Required action -
Find and copy each line of the records where the string "escolha" shows up.

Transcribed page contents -
◇ ◇ ◇ ◇ ◇

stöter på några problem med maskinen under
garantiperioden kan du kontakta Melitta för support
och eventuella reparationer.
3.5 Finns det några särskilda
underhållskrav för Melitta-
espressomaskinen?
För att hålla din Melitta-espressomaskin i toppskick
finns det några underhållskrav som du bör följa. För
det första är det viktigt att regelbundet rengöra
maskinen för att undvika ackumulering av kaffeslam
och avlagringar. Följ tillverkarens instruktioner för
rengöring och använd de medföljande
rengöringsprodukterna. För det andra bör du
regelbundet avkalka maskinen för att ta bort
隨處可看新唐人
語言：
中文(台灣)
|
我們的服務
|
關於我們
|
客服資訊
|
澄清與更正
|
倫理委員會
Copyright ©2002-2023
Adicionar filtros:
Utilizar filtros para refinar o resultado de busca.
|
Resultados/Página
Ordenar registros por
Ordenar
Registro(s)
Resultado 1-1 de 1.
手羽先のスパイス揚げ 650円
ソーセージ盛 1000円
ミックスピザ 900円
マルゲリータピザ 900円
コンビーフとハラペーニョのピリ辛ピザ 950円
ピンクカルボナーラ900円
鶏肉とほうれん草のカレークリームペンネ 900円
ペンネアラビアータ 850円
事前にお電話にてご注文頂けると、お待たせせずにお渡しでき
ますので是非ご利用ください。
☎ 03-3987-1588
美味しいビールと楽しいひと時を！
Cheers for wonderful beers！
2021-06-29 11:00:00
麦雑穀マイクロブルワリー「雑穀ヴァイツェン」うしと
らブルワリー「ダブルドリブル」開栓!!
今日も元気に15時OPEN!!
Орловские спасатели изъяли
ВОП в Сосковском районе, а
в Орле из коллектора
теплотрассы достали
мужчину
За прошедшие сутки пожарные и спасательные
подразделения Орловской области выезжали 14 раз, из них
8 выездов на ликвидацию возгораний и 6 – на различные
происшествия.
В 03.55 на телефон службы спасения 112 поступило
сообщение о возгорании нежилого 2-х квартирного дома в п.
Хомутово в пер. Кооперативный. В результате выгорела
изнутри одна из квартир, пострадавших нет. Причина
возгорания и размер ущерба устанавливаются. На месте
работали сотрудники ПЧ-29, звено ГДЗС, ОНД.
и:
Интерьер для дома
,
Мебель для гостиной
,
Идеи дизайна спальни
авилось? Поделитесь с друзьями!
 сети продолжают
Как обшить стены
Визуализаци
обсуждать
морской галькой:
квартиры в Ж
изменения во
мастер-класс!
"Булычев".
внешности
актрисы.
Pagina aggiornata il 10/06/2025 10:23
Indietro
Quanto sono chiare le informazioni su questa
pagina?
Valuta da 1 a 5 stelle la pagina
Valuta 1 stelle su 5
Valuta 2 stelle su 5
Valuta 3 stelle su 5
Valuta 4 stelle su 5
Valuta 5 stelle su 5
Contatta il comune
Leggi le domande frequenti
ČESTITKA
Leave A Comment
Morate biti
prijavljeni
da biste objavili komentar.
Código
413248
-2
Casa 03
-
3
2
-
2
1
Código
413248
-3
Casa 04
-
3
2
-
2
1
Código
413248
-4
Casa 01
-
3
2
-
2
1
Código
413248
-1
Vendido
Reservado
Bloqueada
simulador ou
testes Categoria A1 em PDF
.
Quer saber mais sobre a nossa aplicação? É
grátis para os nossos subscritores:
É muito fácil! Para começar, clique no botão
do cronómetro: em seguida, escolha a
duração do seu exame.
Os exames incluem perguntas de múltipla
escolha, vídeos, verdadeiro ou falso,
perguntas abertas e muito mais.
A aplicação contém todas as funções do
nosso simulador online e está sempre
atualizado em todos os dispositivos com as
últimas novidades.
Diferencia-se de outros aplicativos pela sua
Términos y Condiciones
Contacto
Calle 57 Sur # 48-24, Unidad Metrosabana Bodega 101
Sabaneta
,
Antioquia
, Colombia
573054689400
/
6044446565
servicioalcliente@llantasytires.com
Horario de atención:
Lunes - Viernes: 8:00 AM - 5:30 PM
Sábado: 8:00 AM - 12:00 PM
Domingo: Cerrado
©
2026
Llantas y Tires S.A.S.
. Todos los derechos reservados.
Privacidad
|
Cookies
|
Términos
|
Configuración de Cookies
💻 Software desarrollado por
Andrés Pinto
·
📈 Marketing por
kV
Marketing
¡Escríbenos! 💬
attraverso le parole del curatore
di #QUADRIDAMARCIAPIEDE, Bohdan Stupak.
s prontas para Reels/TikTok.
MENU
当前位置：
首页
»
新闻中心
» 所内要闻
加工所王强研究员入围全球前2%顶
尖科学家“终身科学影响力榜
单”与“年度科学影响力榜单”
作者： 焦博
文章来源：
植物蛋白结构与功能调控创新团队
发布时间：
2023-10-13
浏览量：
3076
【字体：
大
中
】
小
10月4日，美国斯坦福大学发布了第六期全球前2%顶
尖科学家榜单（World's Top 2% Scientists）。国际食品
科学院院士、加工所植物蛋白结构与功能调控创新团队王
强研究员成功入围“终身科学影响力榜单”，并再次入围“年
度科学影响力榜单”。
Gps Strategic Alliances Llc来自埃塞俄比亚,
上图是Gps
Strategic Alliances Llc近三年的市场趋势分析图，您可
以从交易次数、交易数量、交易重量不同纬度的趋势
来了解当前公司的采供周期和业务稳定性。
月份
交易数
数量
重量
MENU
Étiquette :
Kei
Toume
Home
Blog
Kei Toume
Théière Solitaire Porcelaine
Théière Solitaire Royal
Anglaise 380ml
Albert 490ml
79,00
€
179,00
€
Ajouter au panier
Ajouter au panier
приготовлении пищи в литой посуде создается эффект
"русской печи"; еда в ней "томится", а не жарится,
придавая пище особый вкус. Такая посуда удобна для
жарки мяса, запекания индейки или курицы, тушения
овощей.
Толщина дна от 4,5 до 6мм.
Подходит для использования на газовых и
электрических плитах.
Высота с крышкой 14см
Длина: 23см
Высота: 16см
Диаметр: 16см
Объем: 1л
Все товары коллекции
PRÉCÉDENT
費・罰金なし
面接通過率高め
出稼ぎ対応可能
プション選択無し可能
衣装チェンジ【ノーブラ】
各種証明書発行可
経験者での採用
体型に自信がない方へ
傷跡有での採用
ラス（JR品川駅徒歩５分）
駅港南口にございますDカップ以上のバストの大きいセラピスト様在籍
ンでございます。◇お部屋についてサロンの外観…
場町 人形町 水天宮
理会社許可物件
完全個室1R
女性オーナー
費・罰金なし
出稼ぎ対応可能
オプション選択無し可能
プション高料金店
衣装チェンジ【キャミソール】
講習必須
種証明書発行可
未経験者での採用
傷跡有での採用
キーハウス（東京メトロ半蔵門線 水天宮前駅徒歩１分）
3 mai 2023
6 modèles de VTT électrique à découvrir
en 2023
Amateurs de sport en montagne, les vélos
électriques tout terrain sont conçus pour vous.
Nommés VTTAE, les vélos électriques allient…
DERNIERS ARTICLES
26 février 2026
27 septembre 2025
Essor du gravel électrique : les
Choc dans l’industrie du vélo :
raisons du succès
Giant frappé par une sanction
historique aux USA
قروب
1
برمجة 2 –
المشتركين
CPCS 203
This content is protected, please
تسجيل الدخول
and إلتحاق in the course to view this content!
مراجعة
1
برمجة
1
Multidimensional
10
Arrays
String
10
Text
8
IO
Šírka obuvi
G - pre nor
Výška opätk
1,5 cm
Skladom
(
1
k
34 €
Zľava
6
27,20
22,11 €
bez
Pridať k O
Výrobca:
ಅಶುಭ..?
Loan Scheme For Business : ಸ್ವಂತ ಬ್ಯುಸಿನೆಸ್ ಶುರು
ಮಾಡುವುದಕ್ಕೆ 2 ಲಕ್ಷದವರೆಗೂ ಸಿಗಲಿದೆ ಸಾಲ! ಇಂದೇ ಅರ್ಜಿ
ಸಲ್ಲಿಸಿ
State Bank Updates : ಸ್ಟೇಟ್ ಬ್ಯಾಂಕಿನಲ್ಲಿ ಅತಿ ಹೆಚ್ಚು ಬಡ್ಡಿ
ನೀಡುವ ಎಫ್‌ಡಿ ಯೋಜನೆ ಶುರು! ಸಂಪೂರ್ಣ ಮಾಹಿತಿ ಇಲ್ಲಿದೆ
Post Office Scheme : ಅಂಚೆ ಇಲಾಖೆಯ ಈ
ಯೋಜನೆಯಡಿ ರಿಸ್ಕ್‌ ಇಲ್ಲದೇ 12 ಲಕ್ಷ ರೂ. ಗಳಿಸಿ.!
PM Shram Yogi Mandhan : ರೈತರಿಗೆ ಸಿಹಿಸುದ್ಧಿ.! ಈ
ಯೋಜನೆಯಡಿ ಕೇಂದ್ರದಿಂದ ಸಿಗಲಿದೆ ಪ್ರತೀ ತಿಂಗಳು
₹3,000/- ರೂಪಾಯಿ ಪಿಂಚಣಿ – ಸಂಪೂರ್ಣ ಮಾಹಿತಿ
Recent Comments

◇ ◇ ◇ ◇ ◇

Answer to this task -
do cronómetro: em seguida, escolha a
escolha, vídeos, verdadeiro ou falso,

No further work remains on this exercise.